Try it: In the records below, find the line with "[1室] 大人 1名 子供 0名" and repeat exactly every line from it through the line with "蜜臀久久99精品久久久久久-性孕妇free特大另类-国产尤物av-精品黑". Pictures stay out.

Data provided:
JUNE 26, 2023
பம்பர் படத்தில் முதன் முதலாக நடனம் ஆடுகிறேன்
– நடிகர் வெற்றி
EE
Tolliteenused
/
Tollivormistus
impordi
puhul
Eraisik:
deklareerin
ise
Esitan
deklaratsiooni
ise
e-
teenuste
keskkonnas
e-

...

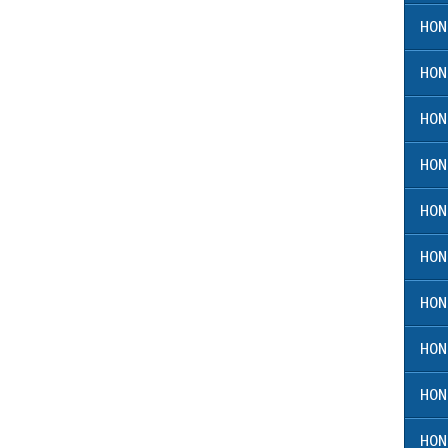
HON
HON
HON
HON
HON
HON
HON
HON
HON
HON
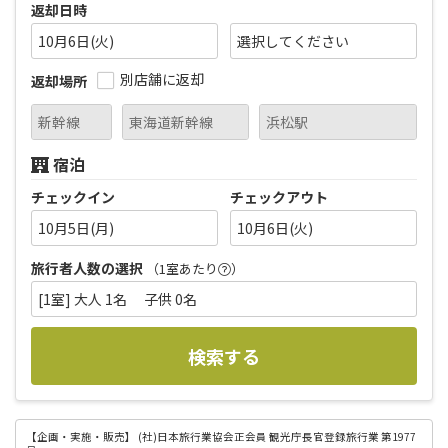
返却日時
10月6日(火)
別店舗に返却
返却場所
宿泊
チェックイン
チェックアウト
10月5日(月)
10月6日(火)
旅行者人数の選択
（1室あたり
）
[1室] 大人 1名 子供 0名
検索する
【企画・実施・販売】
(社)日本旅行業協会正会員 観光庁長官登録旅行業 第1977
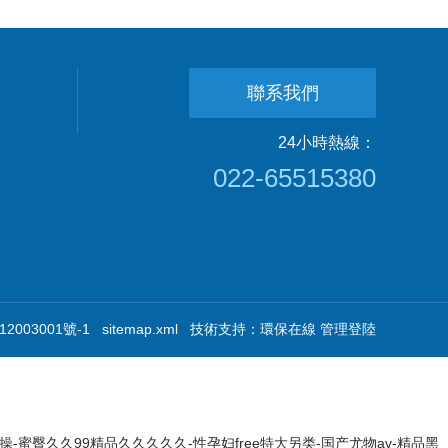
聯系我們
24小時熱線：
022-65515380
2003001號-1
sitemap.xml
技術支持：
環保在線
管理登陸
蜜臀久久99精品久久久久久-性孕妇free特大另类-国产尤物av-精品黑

Answer to the problem:
[1室] 大人 1名 子供 0名
検索する
【企画・実施・販売】
(社)日本旅行業協会正会員 観光庁長官登録旅行業 第1977
聯系我們
24小時熱線：
022-65515380
2003001號-1
sitemap.xml
技術支持：
環保在線
管理登陸
蜜臀久久99精品久久久久久-性孕妇free特大另类-国产尤物av-精品黑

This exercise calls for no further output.